Read the listing below and copy out every line that holds "президента".

**EXCERPTED RECORDS**
Start of Block
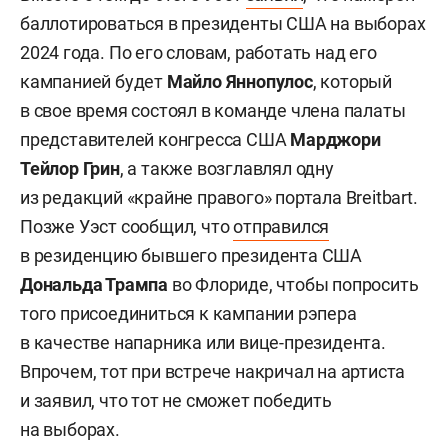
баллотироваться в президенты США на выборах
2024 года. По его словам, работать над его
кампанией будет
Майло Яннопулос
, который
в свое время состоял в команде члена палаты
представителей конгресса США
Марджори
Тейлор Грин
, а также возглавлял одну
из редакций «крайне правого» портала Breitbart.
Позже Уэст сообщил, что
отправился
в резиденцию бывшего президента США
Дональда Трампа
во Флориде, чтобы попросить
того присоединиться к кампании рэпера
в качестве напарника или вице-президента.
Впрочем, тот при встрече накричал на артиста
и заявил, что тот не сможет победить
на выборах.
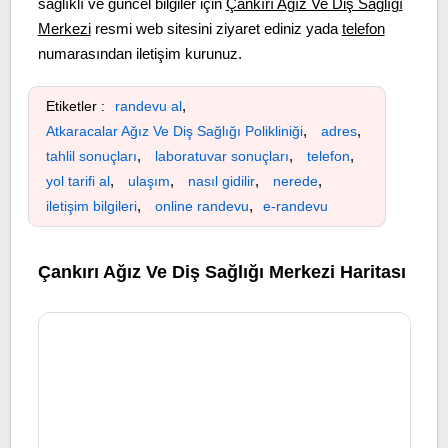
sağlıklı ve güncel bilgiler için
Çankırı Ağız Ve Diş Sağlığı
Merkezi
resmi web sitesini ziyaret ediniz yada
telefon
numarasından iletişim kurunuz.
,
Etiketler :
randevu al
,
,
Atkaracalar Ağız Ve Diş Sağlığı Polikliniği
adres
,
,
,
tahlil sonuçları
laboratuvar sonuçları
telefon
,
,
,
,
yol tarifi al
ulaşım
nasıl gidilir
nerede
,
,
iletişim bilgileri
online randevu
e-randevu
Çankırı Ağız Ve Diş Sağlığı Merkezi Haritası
End of Block
Start of Block
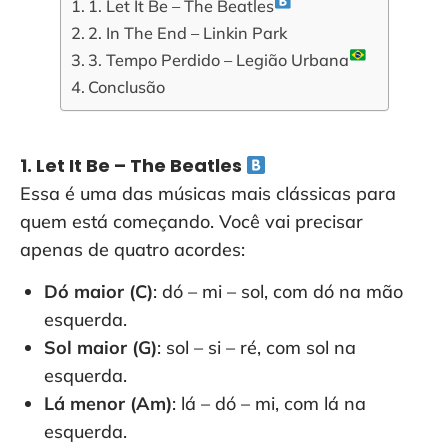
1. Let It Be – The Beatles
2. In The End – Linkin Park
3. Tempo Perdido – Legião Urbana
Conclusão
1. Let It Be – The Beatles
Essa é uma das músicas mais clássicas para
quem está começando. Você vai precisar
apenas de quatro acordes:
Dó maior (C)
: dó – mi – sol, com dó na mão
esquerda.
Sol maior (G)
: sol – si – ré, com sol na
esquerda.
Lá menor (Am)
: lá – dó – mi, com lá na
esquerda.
End of Block
Start of Block
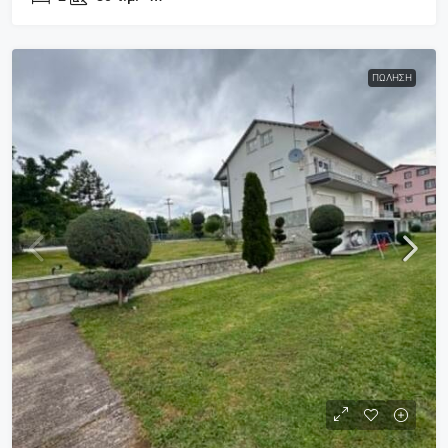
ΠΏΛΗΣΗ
End of Block
**TASK OUTPUT**
в резиденцию бывшего президента США
в качестве напарника или вице-президента.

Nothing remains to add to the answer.